» **Problem to work on**:
If a line in the data below includes the string "vinyle", please return a copy of it.

» **Supplied material**:
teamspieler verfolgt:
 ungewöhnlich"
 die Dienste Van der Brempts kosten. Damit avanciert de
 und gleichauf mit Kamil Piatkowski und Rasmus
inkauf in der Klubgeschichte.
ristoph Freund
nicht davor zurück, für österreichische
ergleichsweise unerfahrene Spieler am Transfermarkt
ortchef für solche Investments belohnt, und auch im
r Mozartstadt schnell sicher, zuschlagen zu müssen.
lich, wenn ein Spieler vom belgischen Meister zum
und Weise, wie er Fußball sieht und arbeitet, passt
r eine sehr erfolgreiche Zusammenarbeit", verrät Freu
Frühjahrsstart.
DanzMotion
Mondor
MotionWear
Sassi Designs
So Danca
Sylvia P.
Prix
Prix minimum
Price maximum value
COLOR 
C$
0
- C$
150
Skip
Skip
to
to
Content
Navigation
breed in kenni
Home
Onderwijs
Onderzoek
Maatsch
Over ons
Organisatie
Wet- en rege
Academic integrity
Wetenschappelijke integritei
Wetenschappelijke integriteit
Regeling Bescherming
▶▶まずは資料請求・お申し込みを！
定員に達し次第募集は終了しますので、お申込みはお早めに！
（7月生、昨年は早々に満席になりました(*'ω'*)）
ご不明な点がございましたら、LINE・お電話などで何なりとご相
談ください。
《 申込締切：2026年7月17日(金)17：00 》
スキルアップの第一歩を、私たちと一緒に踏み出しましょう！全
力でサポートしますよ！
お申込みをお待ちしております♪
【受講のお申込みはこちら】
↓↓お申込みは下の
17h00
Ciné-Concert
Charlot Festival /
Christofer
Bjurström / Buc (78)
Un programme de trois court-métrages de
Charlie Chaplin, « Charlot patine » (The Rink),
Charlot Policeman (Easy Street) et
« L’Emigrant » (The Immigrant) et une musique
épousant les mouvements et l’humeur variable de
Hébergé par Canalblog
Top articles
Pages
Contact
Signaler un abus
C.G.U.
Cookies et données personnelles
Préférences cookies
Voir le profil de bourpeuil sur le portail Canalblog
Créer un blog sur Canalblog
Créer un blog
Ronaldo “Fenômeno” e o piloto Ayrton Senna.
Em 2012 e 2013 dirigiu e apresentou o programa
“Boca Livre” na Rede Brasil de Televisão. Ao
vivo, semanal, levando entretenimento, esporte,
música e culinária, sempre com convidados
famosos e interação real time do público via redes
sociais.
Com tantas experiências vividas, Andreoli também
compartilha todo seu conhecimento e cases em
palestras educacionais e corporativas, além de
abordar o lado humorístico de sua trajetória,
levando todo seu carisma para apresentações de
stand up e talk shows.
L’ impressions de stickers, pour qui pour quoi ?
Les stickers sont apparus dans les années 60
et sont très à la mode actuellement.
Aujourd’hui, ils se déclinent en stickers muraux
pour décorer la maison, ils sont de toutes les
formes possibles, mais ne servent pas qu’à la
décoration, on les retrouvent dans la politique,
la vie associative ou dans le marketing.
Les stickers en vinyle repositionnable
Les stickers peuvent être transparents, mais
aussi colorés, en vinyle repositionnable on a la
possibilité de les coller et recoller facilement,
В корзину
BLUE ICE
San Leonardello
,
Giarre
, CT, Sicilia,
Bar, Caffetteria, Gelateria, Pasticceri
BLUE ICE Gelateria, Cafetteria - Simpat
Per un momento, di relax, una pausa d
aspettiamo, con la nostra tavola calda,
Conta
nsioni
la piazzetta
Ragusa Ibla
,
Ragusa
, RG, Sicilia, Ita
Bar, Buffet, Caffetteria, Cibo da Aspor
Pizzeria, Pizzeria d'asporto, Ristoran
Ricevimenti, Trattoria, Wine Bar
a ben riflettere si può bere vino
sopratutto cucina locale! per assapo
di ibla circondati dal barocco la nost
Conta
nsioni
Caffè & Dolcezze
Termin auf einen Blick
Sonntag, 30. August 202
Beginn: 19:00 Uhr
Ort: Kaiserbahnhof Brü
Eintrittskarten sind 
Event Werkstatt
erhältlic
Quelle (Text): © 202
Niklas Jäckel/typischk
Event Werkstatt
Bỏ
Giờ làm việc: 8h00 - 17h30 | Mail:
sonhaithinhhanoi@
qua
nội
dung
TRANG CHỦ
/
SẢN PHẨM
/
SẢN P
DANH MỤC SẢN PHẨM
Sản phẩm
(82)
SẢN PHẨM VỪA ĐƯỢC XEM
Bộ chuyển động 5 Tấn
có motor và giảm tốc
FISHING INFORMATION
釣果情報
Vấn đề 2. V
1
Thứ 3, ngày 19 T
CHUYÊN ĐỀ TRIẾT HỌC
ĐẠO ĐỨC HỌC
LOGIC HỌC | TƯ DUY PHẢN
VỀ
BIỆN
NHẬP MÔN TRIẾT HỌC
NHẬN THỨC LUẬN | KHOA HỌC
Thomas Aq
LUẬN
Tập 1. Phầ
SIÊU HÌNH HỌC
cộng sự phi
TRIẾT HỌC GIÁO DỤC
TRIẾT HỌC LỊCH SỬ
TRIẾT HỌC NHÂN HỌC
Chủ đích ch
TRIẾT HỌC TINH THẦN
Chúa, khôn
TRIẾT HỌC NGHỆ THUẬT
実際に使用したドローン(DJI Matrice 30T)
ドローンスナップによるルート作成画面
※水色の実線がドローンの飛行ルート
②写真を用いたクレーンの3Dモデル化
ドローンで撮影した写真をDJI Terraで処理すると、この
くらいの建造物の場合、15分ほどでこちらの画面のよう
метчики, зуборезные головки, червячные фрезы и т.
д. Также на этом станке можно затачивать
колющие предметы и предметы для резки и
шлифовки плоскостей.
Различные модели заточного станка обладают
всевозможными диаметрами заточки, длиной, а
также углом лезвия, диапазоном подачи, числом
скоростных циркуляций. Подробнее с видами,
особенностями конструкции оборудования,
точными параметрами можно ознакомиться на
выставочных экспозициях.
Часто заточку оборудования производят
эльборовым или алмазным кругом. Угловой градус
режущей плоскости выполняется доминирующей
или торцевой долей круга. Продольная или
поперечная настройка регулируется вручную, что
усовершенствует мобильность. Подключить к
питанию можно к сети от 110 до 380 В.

» **Output**:
Les stickers en vinyle repositionnable
aussi colorés, en vinyle repositionnable on a la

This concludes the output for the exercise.